Você é do tipo que não sabe brincar
quando o assunto é bebida? É daqueles que vira e mexe apaga e acorda em lugares
desconhecidos com pessoas estranhas ao seu lado da cama? Que já perdeu as
contas de quantas vezes chegou de ressaca no trabalho, torcendo para ninguém
reparar no vomito da camisa?
Bom meu amigo, talvez esse seja o filme
certo para você, a sua vida pode ter uma solução. Só não estranhe muito se você
acordar com um pentagrama escarificado em seu peito e passar a se sentir
estranho em noites de lua cheia.
Título
original: WolfCop
Lançamento:
2014 (Canadá)
Duração:
78 minutos
Direção:
Lowell Dean
WolfCop
Satanismo, bebedeiras &
lobofilia
WolfCop é o típico trash que o diretor tem milhares de ideias e
quer colocar todas juntas, entretanto esquece de aprofundar e dar atenção para
cada uma delas. Isso é ruim? Se fosse um filme pra levar a serio sim, mas é
trash, tendo uma boa dose de sangue, peitcholas e bizarrices já é o suficiente
para a nossa felicidade, e nesse quesito ele é bem competente.
Só mais uma dose
Lou é um policial alcoólatra que vive na
rotina: acordar de ressaca, “trabalho”, bar, desmaiar, acordar de ressaca com
alguma desconhecida, trabalho e assim sucessivamente. Entretanto, essa rotina é
quebrada quando, ao investigar um possível caso de ritual satânico na floresta,
ele desmaia e acorda com um pentagrama em seu peito. A partir daí segredos
obscuros da cidade começam a surgir, assim como o espírito bestial em seu corpo
durante a noite.
Oi? Onde estou? Que horas
são? Quem é você?
O filme já começa dando pequenas dicas
sobre quem é o nosso “herói” e faz um pequeno panorama da cidade.
Após acordar com o despertador, dar um
gole naquela cerveja quente, botar a roupa e chutar a desconhecida pra fora de
sua cama, e dar aquela gorfada de leve antes de entrar na viatura, Lou sai rumo
ao trabalho. Durante o trajeto, a radio fala sobre o “Beba e atire”, um
festival anual que consiste em ficar bêbado e ir pra floresta caçar, um evento
super saudável e seguro. Além disso,
também informa que alguns animais (cães e gatos) estão desaparecendo.

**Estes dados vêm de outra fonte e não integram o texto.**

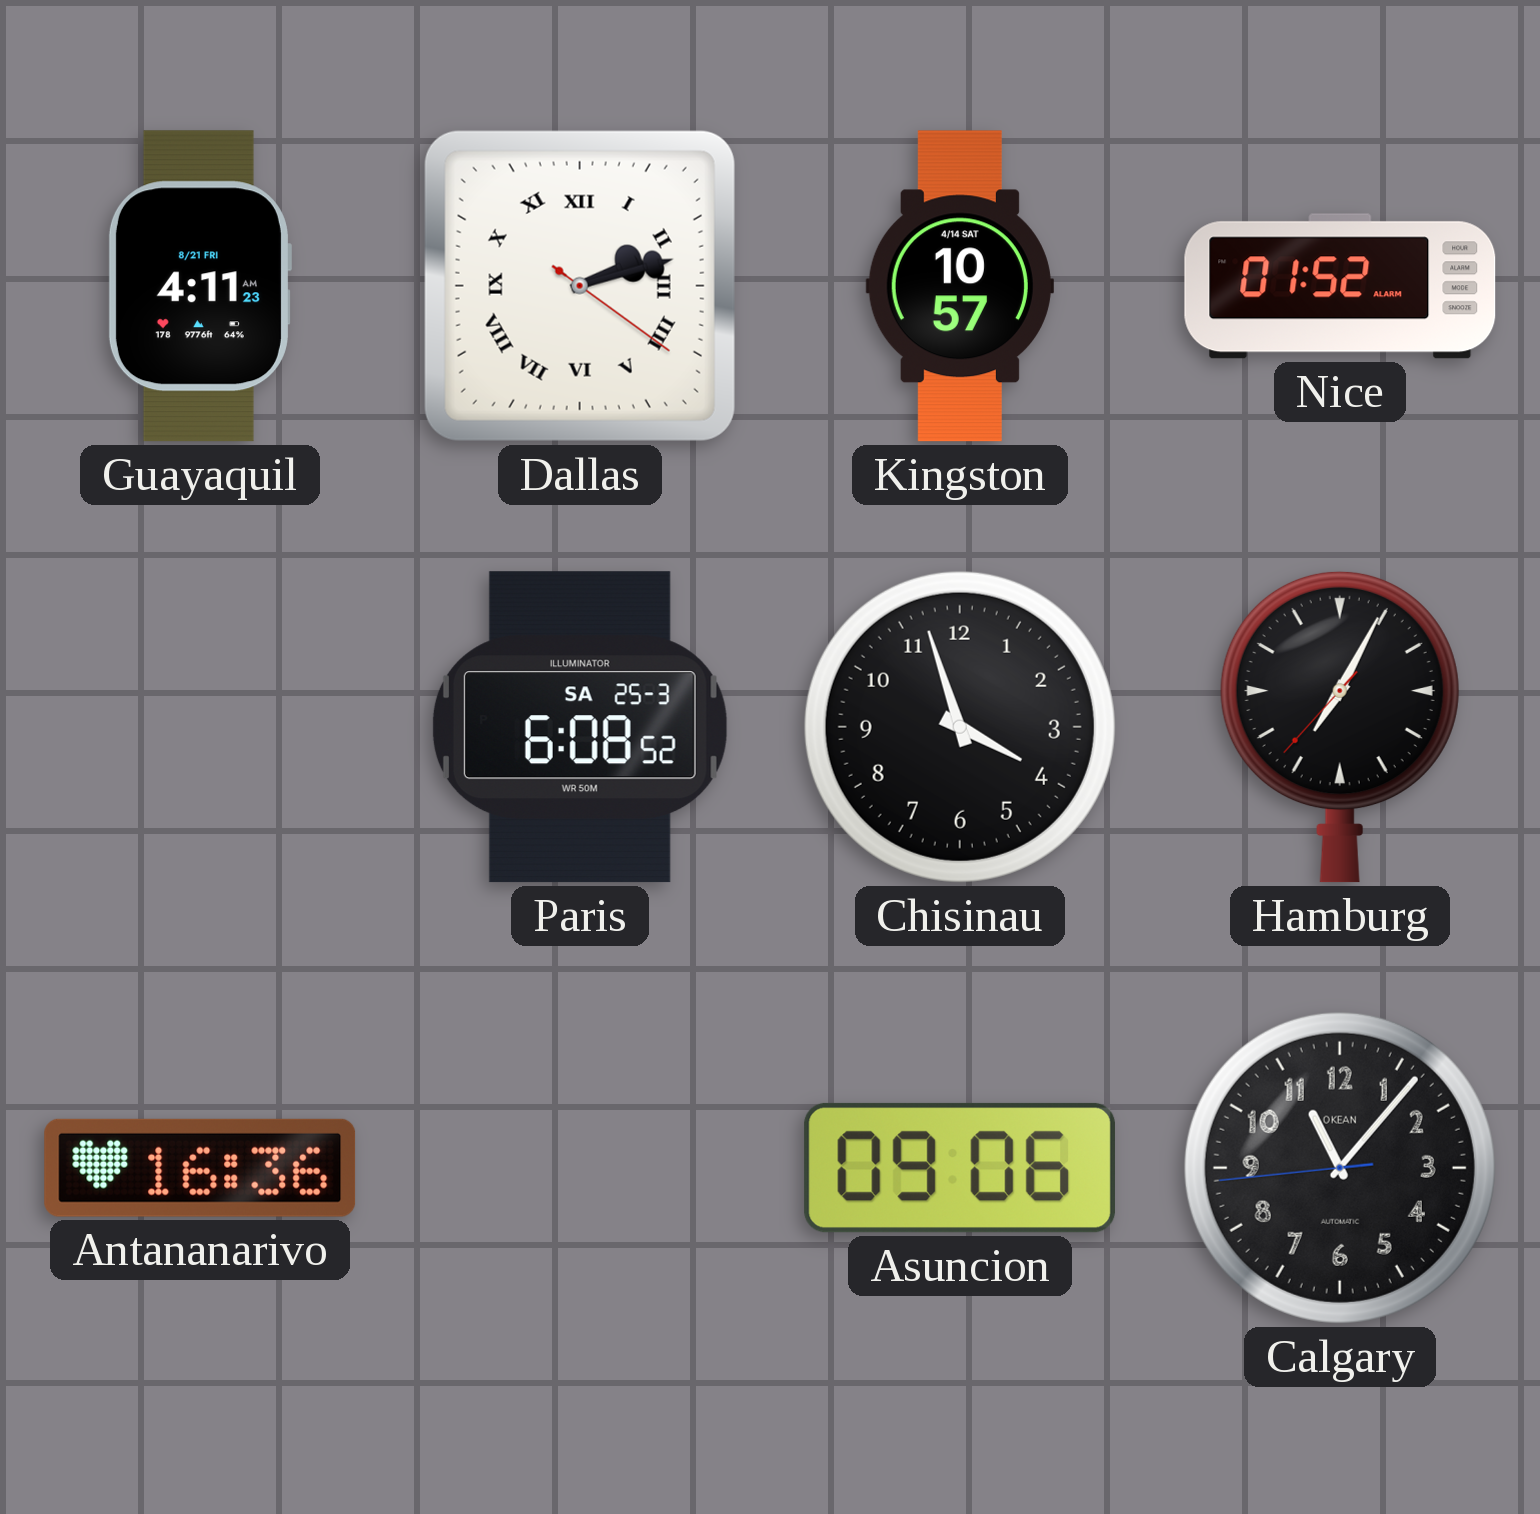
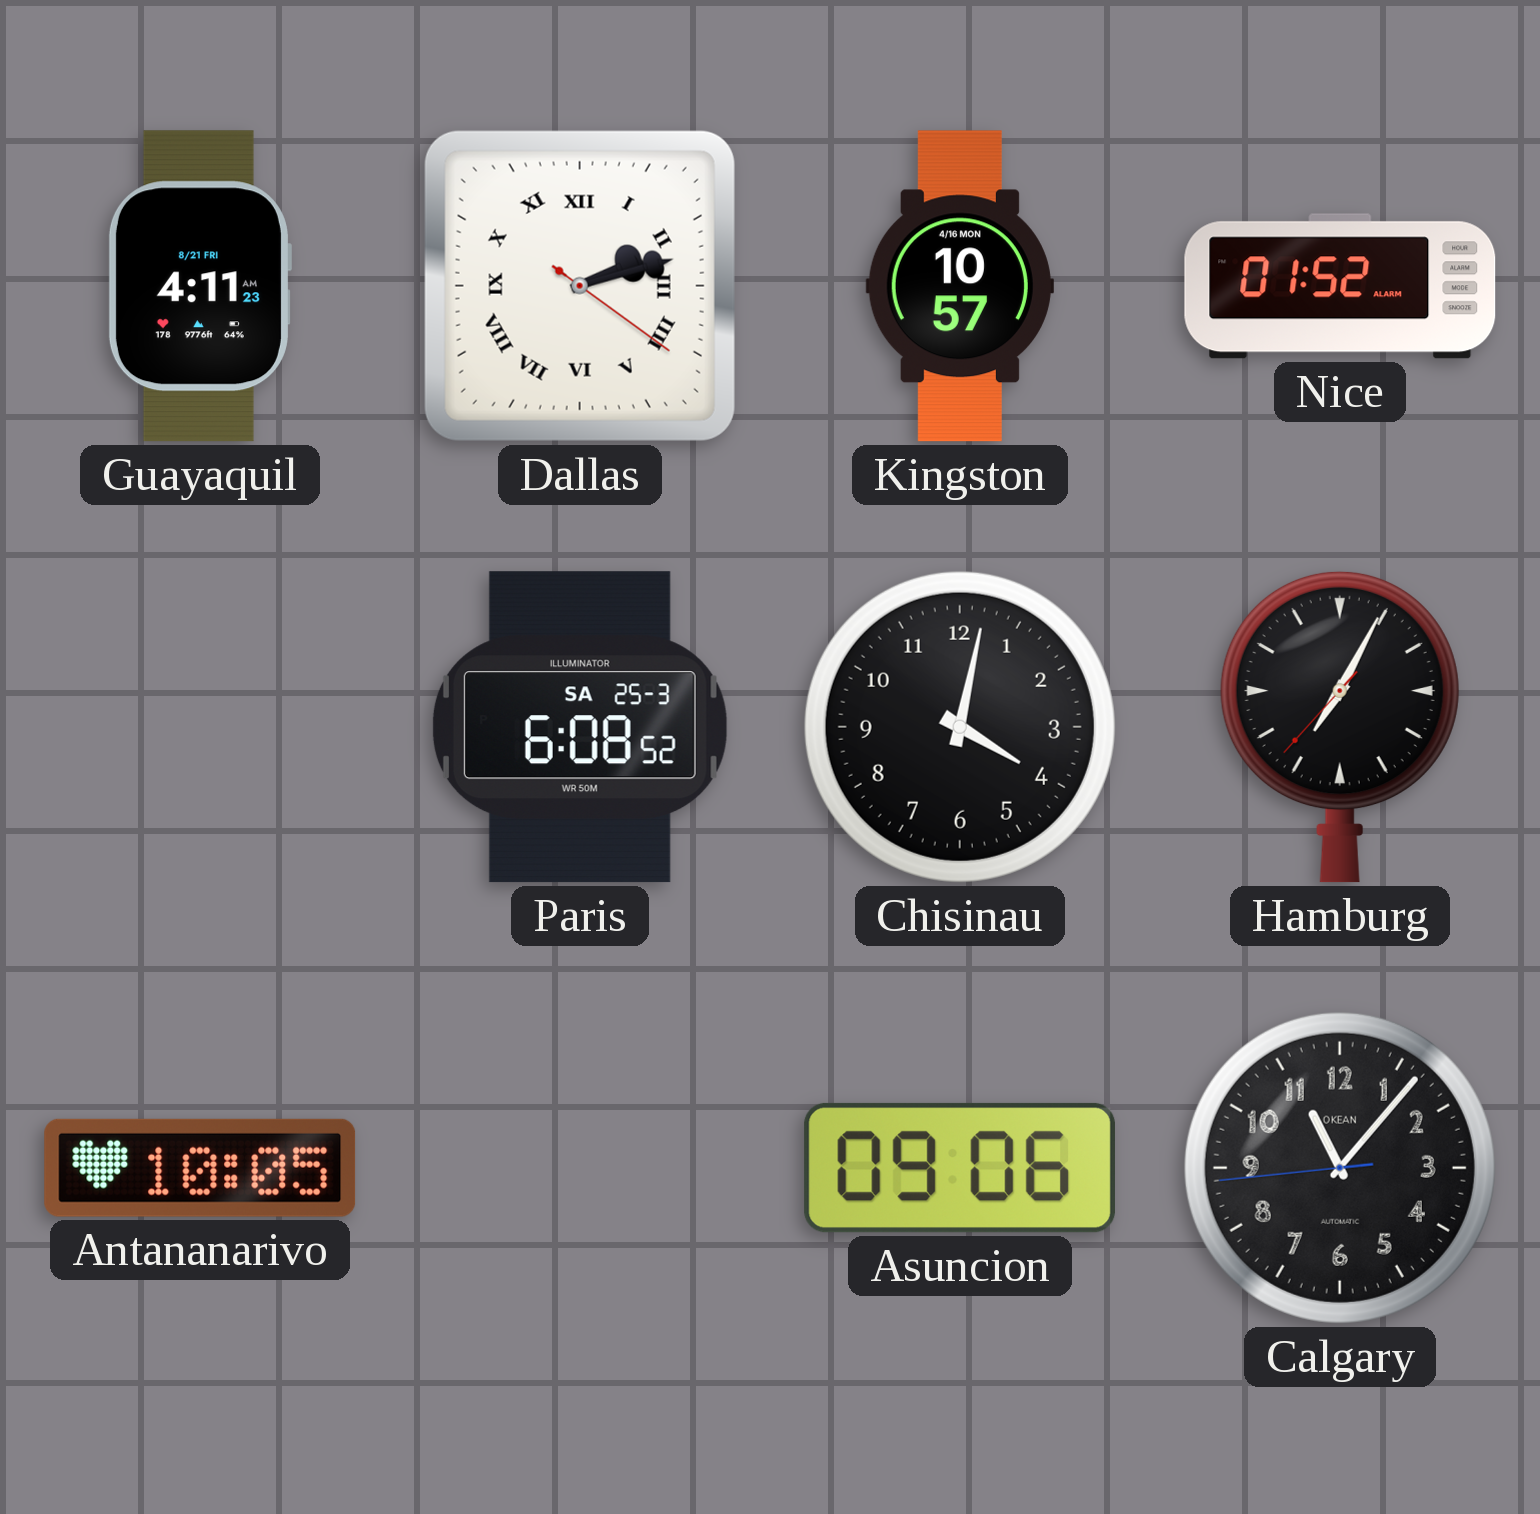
Kingston date: 4/14 SAT -> 4/16 MON
Chisinau: 3:57 -> 4:02
Antananarivo: 16:36 -> 10:05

A cidade também está próxima das eleições
para a prefeitura, os principais concorrentes são: a atual prefeita, uma idosa,
e um jovem que promete renovação e mudanças. A violência e a policia (vulgo
nosso herói) são um dos problemas da cidade, tanto que ao ver um homem sendo
agredido em plena luz do dia Lou passa e apenas olha. Além disso, quando chega
na delegacia, duas horas atrasado, ele fica sabendo de um assalto cometido por
um grupo local chamado de “pigs”, uma gangue que causa problemas diariamente.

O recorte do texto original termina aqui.